In view of his wealth and standing and his alliance in marriage with another leading Essex family, strangely little is known about Bonham’s life after 1540. He has to be distinguished from three namesakes: one, a Wiltshireman, was a courtier in the 1520s, another was a resident of Colchester who was probably a juror at the abbot of Colchester’s trial in 1539, and the third belonged to the Stationers’ Company of London. It was certainly the Member who was plaintiff in a chancery case relating to the sale of wood from Little Stanway, Essex; in connexion either with this sale or with a debt previously incurred Bonham assigned his wage as one of the gentlemen pensioners to his creditors.
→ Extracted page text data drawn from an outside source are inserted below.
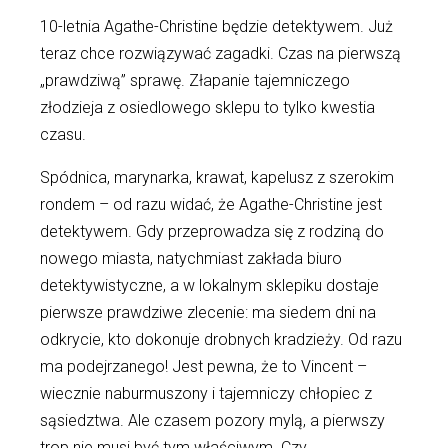
10-letnia Agathe-Christine będzie detektywem. Już
teraz chce rozwiązywać zagadki. Czas na pierwszą
„prawdziwą” sprawę. Złapanie tajemniczego
złodzieja z osiedlowego sklepu to tylko kwestia
czasu.
Spódnica, marynarka, krawat, kapelusz z szerokim
rondem – od razu widać, że Agathe-Christine jest
detektywem. Gdy przeprowadza się z rodziną do
nowego miasta, natychmiast zakłada biuro
detektywistyczne, a w lokalnym sklepiku dostaje
pierwsze prawdziwe zlecenie: ma siedem dni na
odkrycie, kto dokonuje drobnych kradzieży. Od razu
ma podejrzanego! Jest pewna, że to Vincent –
wiecznie naburmuszony i tajemniczy chłopiec z
sąsiedztwa. Ale czasem pozory mylą, a pierwszy
trop nie musi być tym właściwym. Czy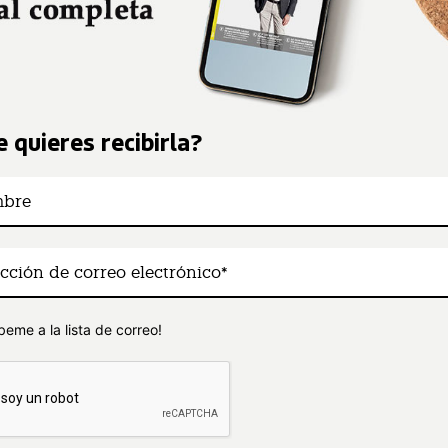
 quieres recibirla?
beme a la lista de correo!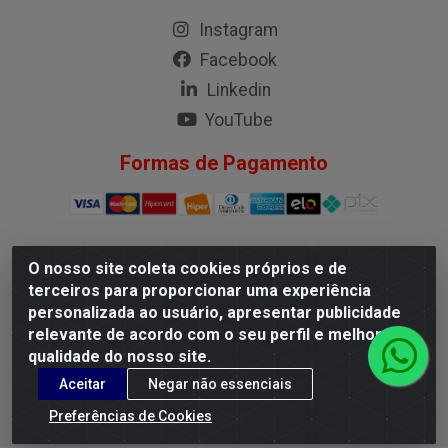
Instagram
Facebook
Linkedin
YouTube
Formas de Pagamento
O nosso site coleta cookies próprios e de
G.M.I. Distribuidora LTDA - Rua Conselheiro Pena, 50 - Santa
terceiros para proporcionar uma experiência
Branca, Belo Horizonte/MG - CEP 31.710-150 - CNPJ
personalizada ao usuário, apresentar publicidade
04.098.359/0001-02
relevante de acordo com o seu perfil e melhorar a
qualidade do nosso site.
Aceitar
Negar não essenciais
Preferências de Cookies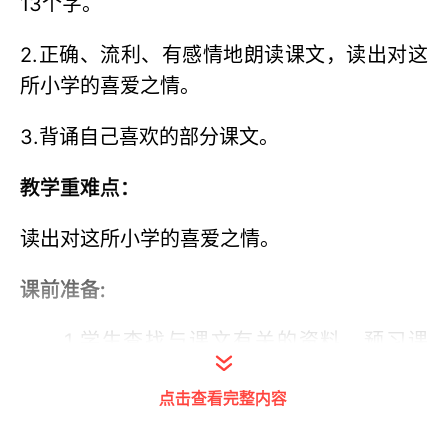
13个字。
2.正确、流利、有感情地朗读课文，读出对这
所小学的喜爱之情。
3.背诵自己喜欢的部分课文。
教学重难点：
读出对这所小学的喜爱之情。
课前准备:
1.学生查找与课文有关的资料，预习课
文。
点击查看完整内容
2.教师准备好相关的图片、道具和生字词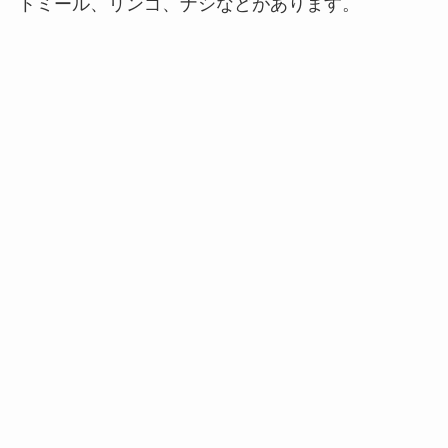
トミール、リンゴ、ナシなどがあります。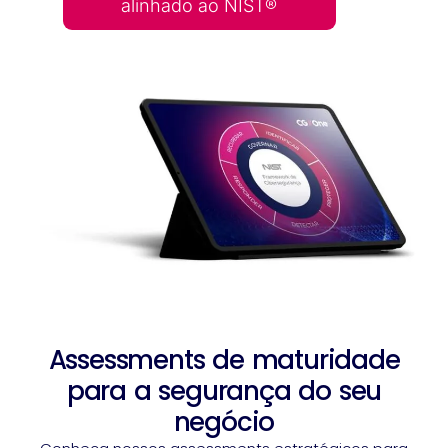
alinhado ao NIST®
Assessments de maturidade
para a segurança do seu
negócio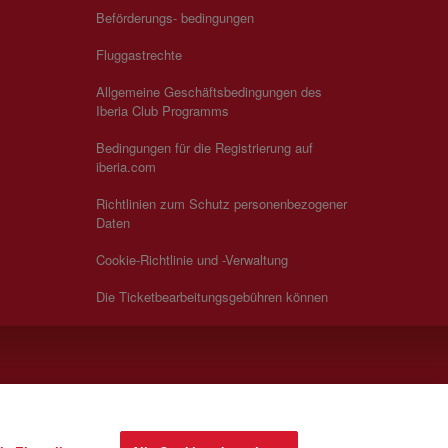
Beförderungs- bedingungen
Fluggastrechte
Allgemeine Geschäftsbedingungen des
Iberia Club Programms
Bedingungen für die Registrierung auf
iberia.com
Richtlinien zum Schutz personenbezogener
Daten
Cookie-Richtlinie und -Verwaltung
Die Ticketbearbeitungsgebühren können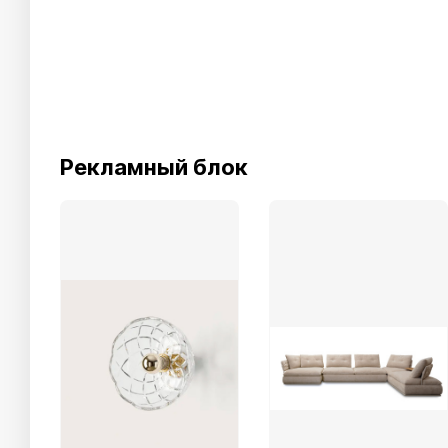
Рекламный блок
Bonham did not hold any office in Essex; his name appears in a list of commissioners for the muster in 1546, but the appointment cannot have been confirmed, for it was later deleted. He served in the French campaign of 1544, the year in which he was also party to a sale of Peldon Hall manor, which had probably come to him in his wife’s right. In June 1543 the owner of the other moiety of Stanway Hall manor, Francis Clopton (a cousin of the Knyvets) wrote to John Gates to thank him for the pains he had taken, albeit unsuccessfully, to persuade Bonham to sell Clopton his moiety of the manor. Failing a sale, Clopton wanted the manor partitioned so that each owner could deal with his part independently, but to this Bonham’s wife would not agree: she feared that she and her husband would lose the manor house, and rather than that ‘she would put away any part of her inheritance’. In 1544 a private bill was drafted by which Bonham was to exchange Peldon with the King for other land, Peldon being near the sea and affording a good harbour for the royal navy; this plan fell through, but in April 1544 the court of augmentations paid Bonham £680 for the manor, which, however, did not remain with the crown but was soon afterwards granted to (Sir) William Petre. Between 1539 and 1544 Bonham had sold by fine to various private purchasers land in Essex exceeding £600 in value.5

Bonham’s end is obscure. His name appears with his brother Walter’s among the gentlemen pensioners assessed for subsidy in 1545 and 1546, his assessment being £50 on land on the first occasion and £100 on the second, and on 27 Feb. 1547 he and his brother were in opposing teams at a joust. The only later reference which has come to light shows Bonham selling two bells and the lead from the roof of Stanway church, and seizing some of its vestments, but these spoliations cannot be dated more precisely than during the reign of Edward VI. The historian of the family says that Bonham probably died in 1568, but without producing evidence that he lived so long. On the contrary, his disappearance from the records suggests that he died in or shortly after 1547, perhaps in the Scottish war of that year in which Walter Bonham gained his knighthood and a number of gentlemen pensioners are known to have lost their lives. He is not mentioned in Walter Bonham’s will of 1551, though both his other brothers are.6

Ref Volumes: 1509-1558

Author: D. F. Coros


  • 1. Essex RO, D/B3/1/2, f. 115v.
  • 2. Date of birth estimated from age at fa.’s i.p.m., C142/55/1. Vis. Essex (Harl. Soc. xiii), 352; G. J. Kidston, Bonhams of Essex and Wilts. 68-70; Essex RO, D/B3/1/2, f. 115b.
  • 3. LP Hen. VIII, xvii, xix, xx; C1/1194/40-41.
  • 4. PCC 5 Hogen; Essex RO, D/B3/1/2, f. 115b.
  • 5. LP Hen. VIII, iv, xiv, xvii, xix, xx; C1/1194/40-41; SP1/244, f. 137; Essex Feet of Fines, iv. ed. Reaney and Fitch, 229, 253-5, 271.
  • 6. E179/96/36, 56; E. Anglian N. and Q. n.s. ii. 154; Kidston, 70; Lit. Rems. Edw. VI, p. ccciii.